皮膚がんについての課題について教えてください。

 皮膚がんは、発症後の治療として手術や薬物療法などが進歩しており、例えば本庶佑先生の研究成果から生まれた免疫チェックポイント阻害薬は、治療が困難だった皮膚がんにも効果を示すようになっています。しかし、現在の医療では、できてしまった皮膚がんを治療する方法が中心で、手術療法も薬物療法も患者さんにとっては苦痛がともなうものです。そもそも皮膚がんを発生させない、つまり皮膚がんの予防という戦略はまだ確立されていないのです。私たちの外用薬は、ゾンビ化したメラノサイトによる慢性的な炎症を抑える効果が期待できるため、皮膚がんの発症自体を防ぐ可能性があります。たとえば、子宮頸がんはワクチンにより発症率が下がっており、食道がんでは飲酒・喫煙がリスクとして知られていますが、皮膚がんの主な原因である紫外線を完全に遮断することは困難です。特に、日光過敏症の方や屋外で仕事をする方々は、紫外線によるDNA損傷を避けることが難しく、こうした方々の皮膚がんをはじめとする皮膚老化の予防に私たちの研究が貢献できると考えています。世界中で皮膚老化の進行を遅らせて、最終的には皮膚がんも予防する――これが私たちの大きな目標です。

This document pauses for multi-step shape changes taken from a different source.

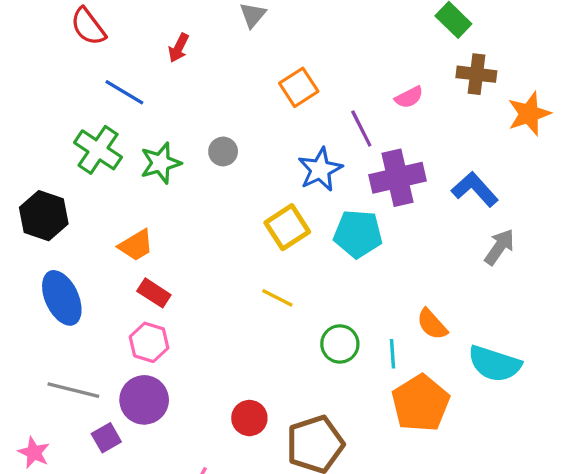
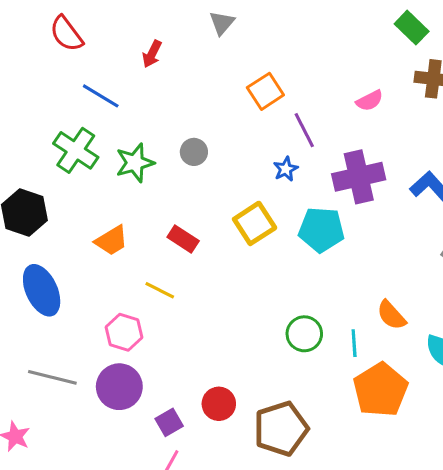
purple line: (361, 128) -> (304, 130), moved
blue star: (320, 170) -> (286, 169), size x0.6
red rectangle: (154, 293) -> (183, 239), moved
yellow line: (277, 298) -> (160, 290), moved
purple square: (106, 438) -> (169, 422), moved

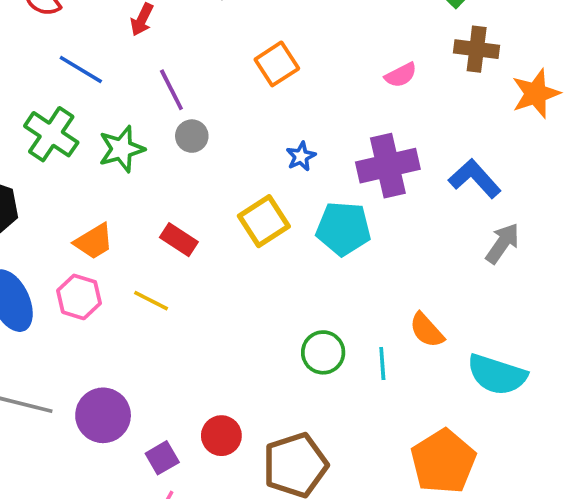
purple line: (304, 130) -> (171, 90), moved
pink hexagon: (124, 332) -> (79, 297), moved
orange pentagon: (380, 390) -> (443, 462), moved

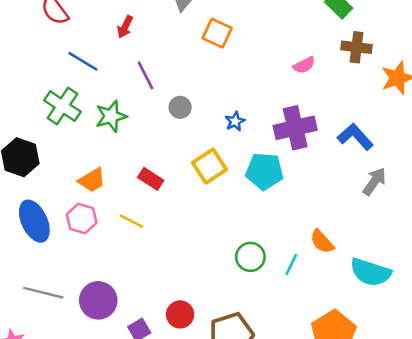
orange square: (277, 64) -> (217, 33), moved, turned -32
gray circle: (192, 136) -> (180, 107), moved
cyan line: (382, 364) -> (291, 265), turned 30

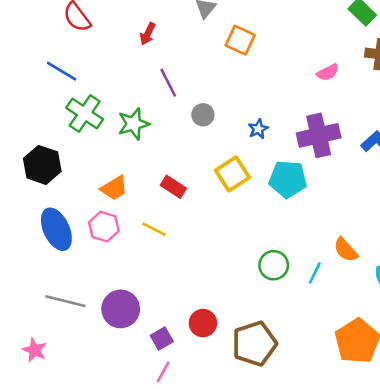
blue line: (83, 61) -> (62, 71), moved

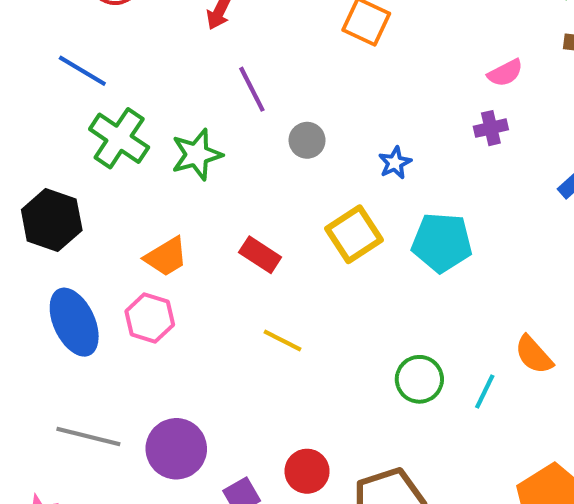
purple cross: (319, 135) -> (491, 128), moved, size x0.5
yellow line: (154, 229) -> (283, 340), moved

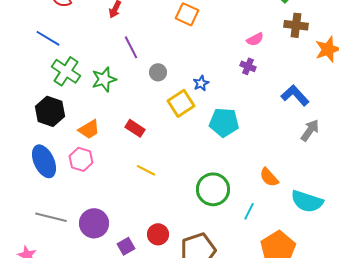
purple cross: (491, 128) -> (248, 66), turned 35
black hexagon: (52, 220) -> (50, 111), moved
yellow square: (354, 234) -> (181, 103), moved
green circle: (419, 379) -> (213, 189), size x1.4
cyan line: (485, 392) -> (249, 211), moved

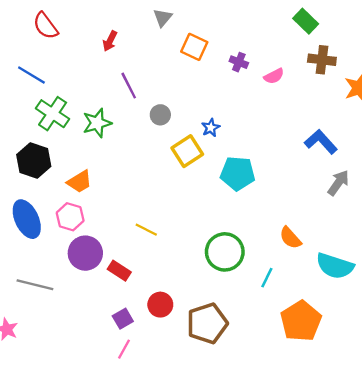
purple cross: (248, 66) -> (239, 62), moved
red rectangle: (135, 128) -> (119, 271), moved
purple circle: (94, 223) -> (85, 253), moved

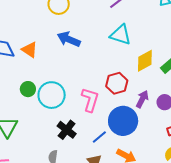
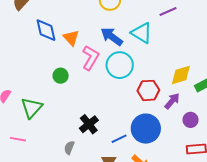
cyan triangle: (121, 35) -> (142, 33), moved
cyan circle: (52, 95) -> (120, 65), moved
purple arrow: (142, 99) -> (172, 101), moved
pink L-shape: (90, 100) -> (90, 58), moved

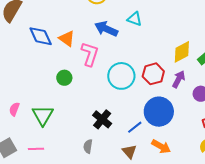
cyan triangle: (142, 33) -> (135, 19), size x0.7
cyan circle: (120, 65) -> (121, 76), moved

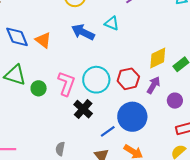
pink L-shape: (90, 54) -> (66, 84), moved
green circle: (64, 78) -> (39, 88), moved
green triangle: (43, 115) -> (15, 75), moved, turned -45
black cross: (102, 119) -> (83, 109), moved

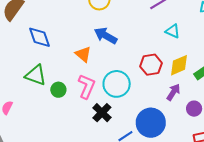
cyan triangle: (112, 23) -> (173, 31), moved
orange triangle: (43, 40) -> (83, 54), moved
red hexagon: (128, 79) -> (151, 65), moved

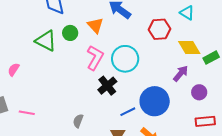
red hexagon: (151, 65) -> (160, 29), moved
yellow diamond: (179, 65) -> (189, 47), turned 75
green circle: (58, 90) -> (70, 33), moved

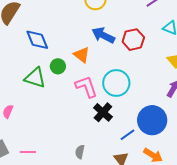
red hexagon: (160, 29) -> (133, 40), moved
pink L-shape: (95, 58) -> (86, 87), turned -40

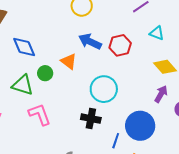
pink L-shape: (86, 87) -> (40, 114), moved
black cross: (103, 112) -> (91, 119), turned -30
blue line: (127, 135) -> (116, 141), turned -35

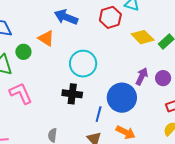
red hexagon: (120, 45) -> (110, 17), moved
purple arrow: (161, 94) -> (142, 76), moved

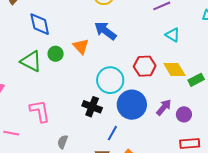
red hexagon: (110, 17) -> (145, 66), moved
pink L-shape: (21, 93) -> (40, 111), moved
blue circle: (122, 98) -> (132, 105), moved

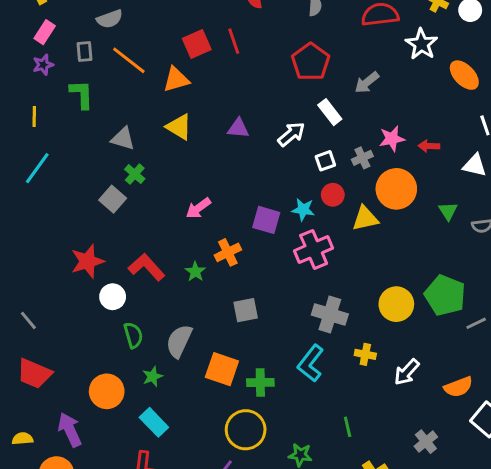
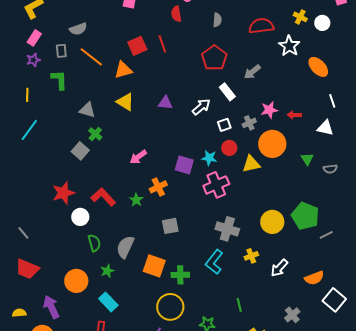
yellow cross: (365, 354) -> (251, 256), turned -32

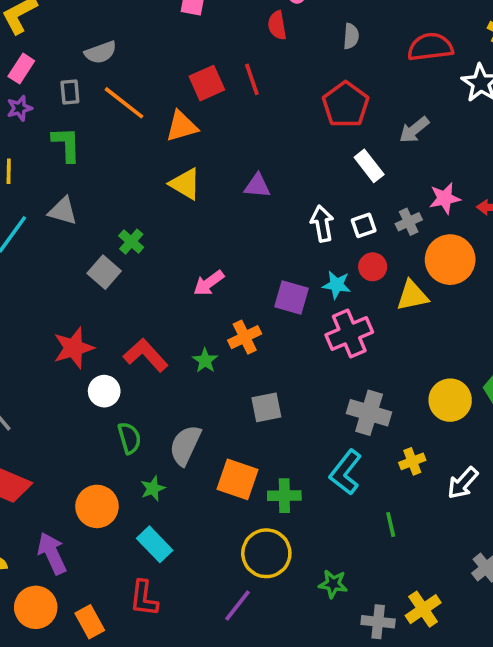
white arrow: (201, 107) -> (322, 224), moved, turned -60
gray triangle: (87, 110) -> (63, 211), moved
green line: (239, 305) -> (391, 524), moved

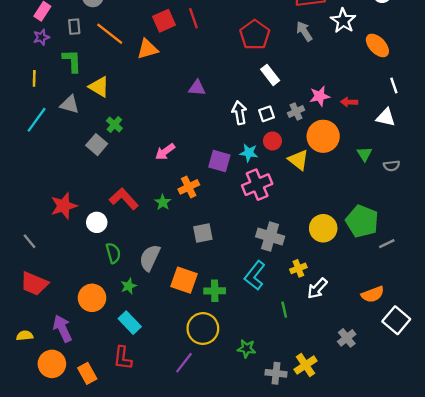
gray arrow: (414, 130) -> (304, 31), moved, turned 96
yellow triangle: (185, 184) -> (99, 87), moved
yellow triangle: (412, 296) -> (298, 160), turned 50
red star: (74, 348) -> (64, 206), moved
white arrow: (463, 483) -> (317, 288), moved

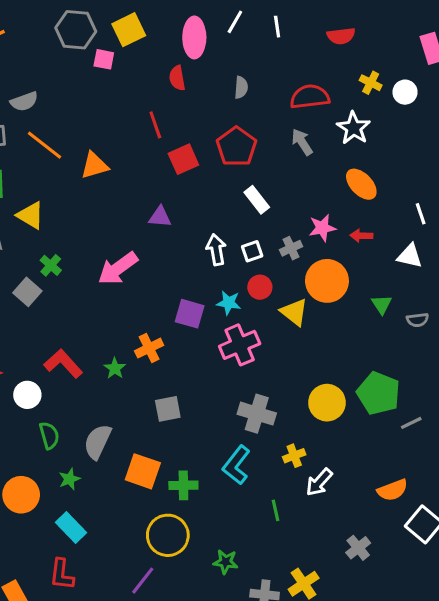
red square: (164, 21) -> (183, 159), moved
orange ellipse: (377, 45) -> (361, 184), moved
pink arrow: (165, 152) -> (118, 268), moved, size x1.5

今回の支援でどういったことが可能になるのでしょうか。

 私たちはこれまで、約10年にわたり細胞実験やマウスでの研究を重ねてきました。これから実際の治療薬として世に出すためには、より確実なデータを積み重ねる必要があり、そのための資金が必要な段階に入っています。今回開発しているのは塗り薬(外用剤)のため、臨床試験は比較的進めやすいと考えていますが、それでも3年から5年という短期間で実用化を目指すには、公的資金だけでは不十分です。地球環境の変化により、紫外線量は年々増加しており、今後もその傾向は続くと考えられています。私たちは、より多くの方々を紫外線の脅威から守りたいと願っており、皆様からの温かいご支援を心よりお願い申し上げます。